What is required:
Each line of the records that follow must come back exactly, with pictures skipped.

----- Data to process

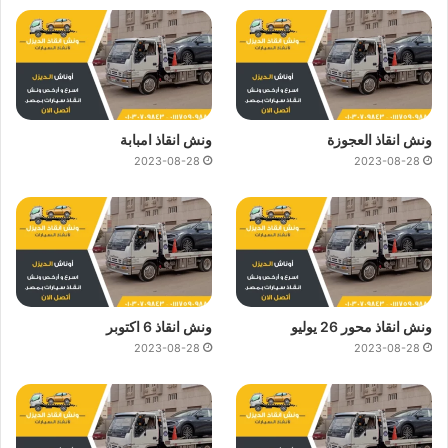
ونش انقاذ العجوزة
ونش انقاذ امبابة
2023-08-28
2023-08-28
ونش انقاذ محور 26 يوليو
ونش انقاذ 6 اكتوبر
2023-08-28
2023-08-28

----------

Answer for the task:
ونش انقاذ العجوزة
ونش انقاذ امبابة
2023-08-28
2023-08-28
ونش انقاذ محور 26 يوليو
ونش انقاذ 6 اكتوبر
2023-08-28
2023-08-28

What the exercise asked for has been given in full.